Strengths and limitations

The summative property of GlycA provides a broad and integrative profile of multiple inflammatory markers and therefore potentially offers a better reflection of chronic systemic inflammation, compared to other inflammatory biomarkers such as hsCRP. A further strength of our study is the use of a large population-based cohort that captured data on two generations. In offspring, ACE data were collected prospectively and GlycA levels were assessed at multiple ages. A limitation of this study is that, although ACEs were collected prospectively in the offspring, they were collected retrospectively in the mothers. Further, the individual ACEs bullying, and parent convictions were omitted in the mothers. A second limitation is that like most longitudinal cohorts, our study suffers from attrition which can introduce selection bias and likely attenuate results towards the null. However, we used multiple imputation to minimise any such bias. Finally, the ALSPAC cohort is predominantly white, and this limits the generalisability of these findings to other ethnic groups (Fraser et al., 2013).

Conclusion

We found modest positive associations between ACEs and GlycA measured at 49y of age. However, we found no evidence of an association between early life adversity in a related cohort at ages 8y, 18y and 24y. This suggests that the association between ACEs and GlycA may emerge in in midlife.
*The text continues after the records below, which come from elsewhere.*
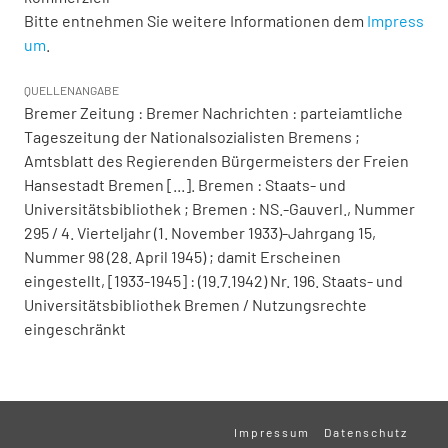
Bitte entnehmen Sie weitere Informationen dem
Impress
um
.
QUELLENANGABE
Bremer Zeitung : Bremer Nachrichten : parteiamtliche
Tageszeitung der Nationalsozialisten Bremens ;
Amtsblatt des Regierenden Bürgermeisters der Freien
Hansestadt Bremen [...]. Bremen : Staats- und
Universitätsbibliothek ; Bremen : NS.-Gauverl., Nummer
295 / 4. Vierteljahr (1. November 1933)-Jahrgang 15,
Nummer 98 (28. April 1945) ; damit Erscheinen
eingestellt, [1933-1945] : (19.7.1942) Nr. 196. Staats- und
Universitätsbibliothek Bremen / Nutzungsrechte
eingeschränkt
Impressum
Datenschutz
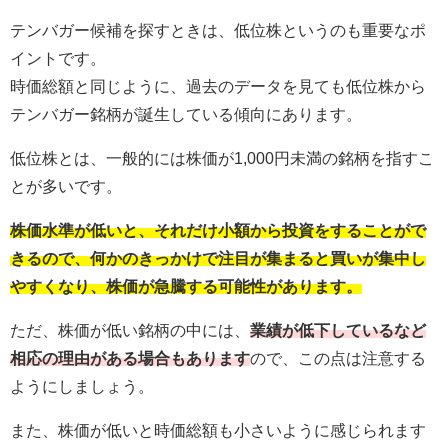
テンバガー候補を探すときは、低位株というのも重要なポ
イントです。
時価総額と同じように、過去のデータを見ても低位株から
テンバガー銘柄が誕生している傾向にあります。
低位株とは、一般的には株価が1,000円未満の銘柄を指すこ
とが多いです。
株価水準が低いと、それだけ小額から投資をすることがで
きるので、何かのきっかけで注目が集まると買いが集中し
やすくなり、株価が急騰する可能性があります。
ただ、株価が低い銘柄の中には、
業績が低下しているなど
相応の理由がある場合もあります
ので、この点は注意する
ようにしましょう。
また、株価が低いと時価総額も小さいように感じられます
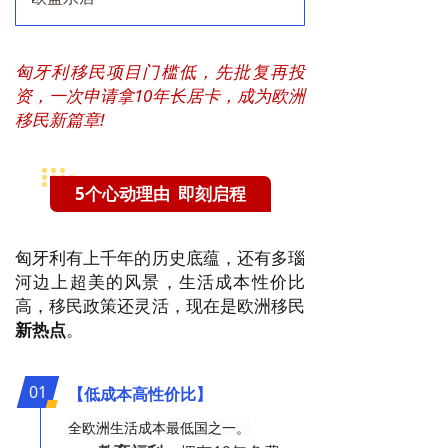
匈牙利移民项目门槛低，先批复再投
资，一次申请拿10年长居卡，
成为欧洲
移民新篇章!
5个心动理由 即刻启程
匈牙利有上千年的历史底蕴，还有多瑙
河边上超美的风景，生活成本性价比
高，移民政策还灵活，现在是欧洲移民
新热点
。
01
【低成本高性价比】
全欧洲生活成本最低国之一。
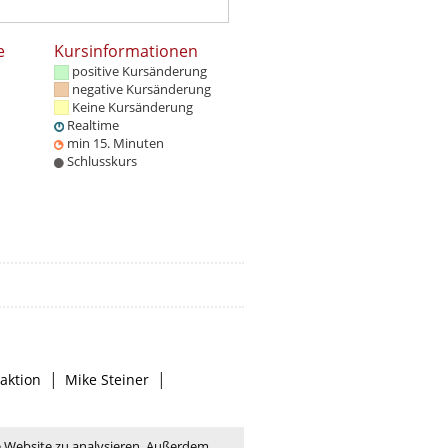
e
Kursinformationen
positive Kursänderung
negative Kursänderung
Keine Kursänderung
Realtime
min 15. Minuten
Schlusskurs
|
|
aktion
Mike Steiner
e Website zu analysieren. Außerdem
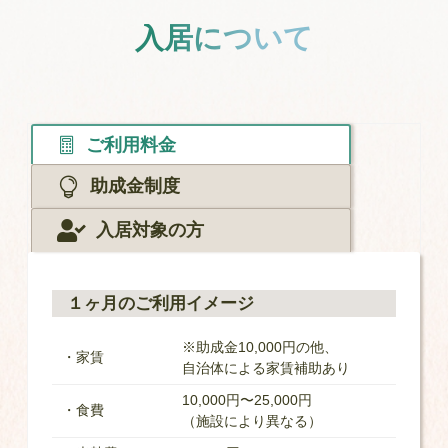
入居について
ご利用料金


助成金制度

入居対象の方
１ヶ月のご利用イメージ
※助成金10,000円の他、
・家賃
自治体による家賃補助あり
10,000円〜25,000円
・食費
（施設により異なる）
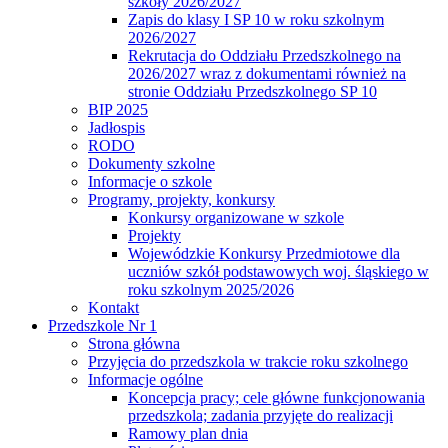
szkoły 2026/2027
Zapis do klasy I SP 10 w roku szkolnym
2026/2027
Rekrutacja do Oddziału Przedszkolnego na
2026/2027 wraz z dokumentami również na
stronie Oddziału Przedszkolnego SP 10
BIP 2025
Jadłospis
RODO
Dokumenty szkolne
Informacje o szkole
Programy, projekty, konkursy
Konkursy organizowane w szkole
Projekty
Wojewódzkie Konkursy Przedmiotowe dla
uczniów szkół podstawowych woj. śląskiego w
roku szkolnym 2025/2026
Kontakt
Przedszkole Nr 1
Strona główna
Przyjęcia do przedszkola w trakcie roku szkolnego
Informacje ogólne
Koncepcja pracy; cele główne funkcjonowania
przedszkola; zadania przyjęte do realizacji
Ramowy plan dnia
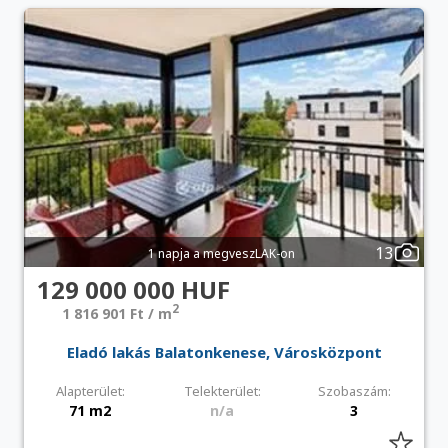
13
1 napja a megveszLAK-on
129 000 000 HUF
2
1 816 901 Ft / m
Eladó lakás Balatonkenese, Városközpont
Alapterület:
Telekterület:
Szobaszám:
71 m2
n/a
3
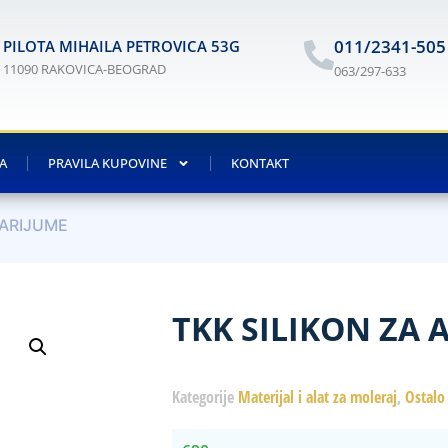
011/2341-505
PILOTA MIHAILA PETROVICA 53G
11090 RAKOVICA-BEOGRAD
063/297-633
JA
PRAVILA KUPOVINE
KONTAKT
VARIJUME
TKK SILIKON ZA 
Kategorije
Materijal i alat za moleraj
,
Ostalo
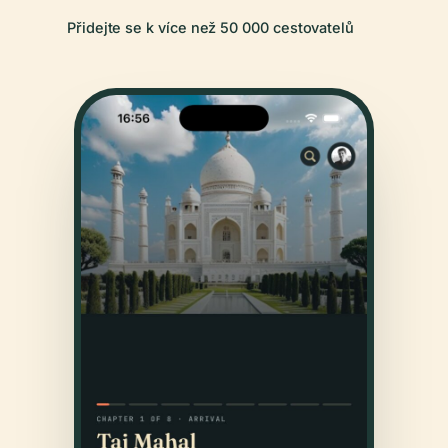
Přidejte se k více než 50 000 cestovatelů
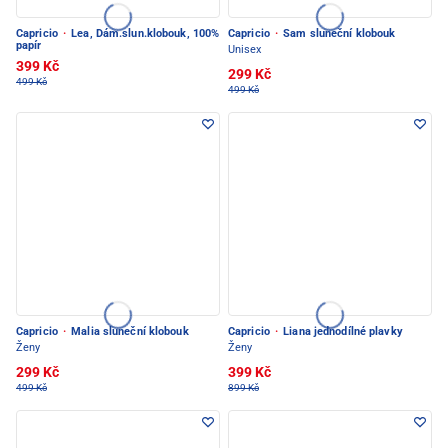
Capricio
·
Lea, Dám.slun.klobouk, 100%
Capricio
·
Sam sluneční klobouk
papír
Unisex
399 Kč
299 Kč
499 Kč
499 Kč
Capricio
·
Malia sluneční klobouk
Capricio
·
Liana jednodílné plavky
Ženy
Ženy
299 Kč
399 Kč
499 Kč
899 Kč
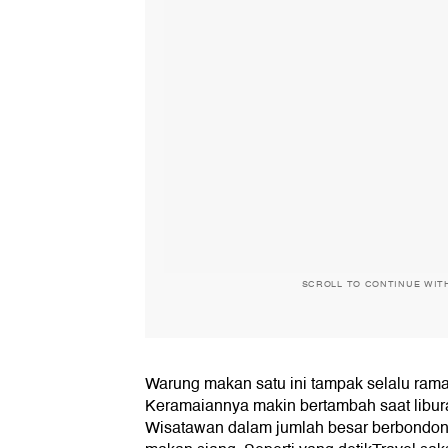
SCROLL TO CONTINUE WIT
Warung makan satu ini tampak selalu ramai
Keramaiannya makin bertambah saat libura
Wisatawan dalam jumlah besar berbondong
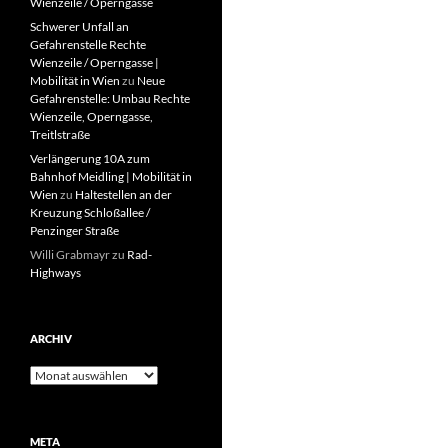
Wienzeile / Operngasse
Schwerer Unfall an
Gefahrenstelle Rechte
Wienzeile / Operngasse |
Mobilität in Wien
zu
Neue
Gefahrenstelle: Umbau Rechte
Wienzeile, Operngasse,
Treitlstraße
Verlängerung 10A zum
Bahnhof Meidling | Mobilität in
Wien
zu
Haltestellen an der
Kreuzung Schloßallee /
Penzinger Straße
Willi Grabmayr
zu
Rad-
Highways
ARCHIV
Archiv
META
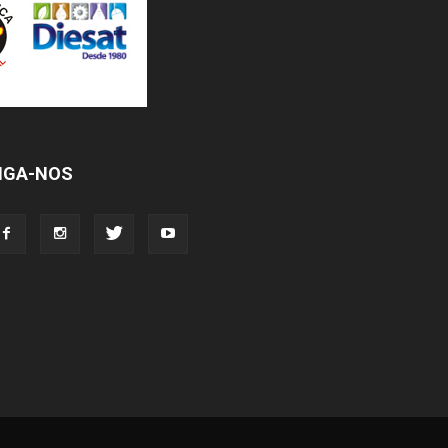
IGA-NOS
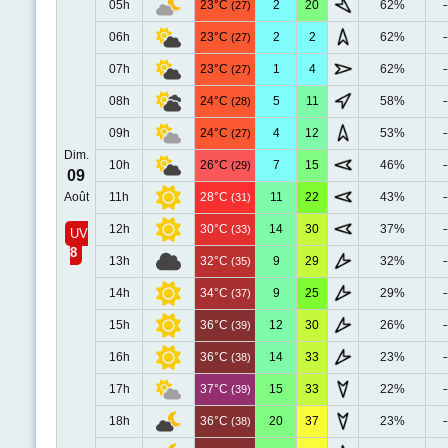
05h
23°C
2
20
62%
-
(27)
06h
23°C
2
2
62%
-
(27)
07h
23°C
1
4
62%
-
(27)
08h
24°C
5
11
58%
-
(28)
09h
24°C
4
12
53%
-
(27)
Dim.
10h
26°C
7
15
46%
-
(29)
09
Août
11h
28°C
11
22
43%
-
(31)
12h
30°C
14
30
37%
-
(33)
UV
8
13h
32°C
9
29
32%
-
(35)
14h
34°C
9
25
29%
-
(37)
15h
36°C
12
30
26%
-
(39)
16h
36°C
14
33
23%
-
(38)
17h
37°C
15
33
22%
-
(39)
18h
36°C
20
37
23%
-
(38)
It is worth noting that our results are drawn from two different though related cohorts of mothers and their offspring. ACEs were assessed differently (the mothers did not have information on bullying or parental convictions and reported their own ACE exposure retrospectively in adulthood, whereas, offspring’s ACEs were reported prospectively, first by the mothers and then by the offspring themselves (when they were old enough). Thus, although we show that an association between ACE and GlycA levels emerge with age, we cannot be certain whether the associations in the mothers at 49y are an increasing effect across the life course, a cohort effect, or otherwise. Whether this inflammatory pathway mediates the associations between ACEs and mental and physical diseases in adulthood remains to be determined.

Declaration of Competing Interest

The authors declare that they have no known competing financial interests or personal relationships that could have appeared to influence the work reported in this paper.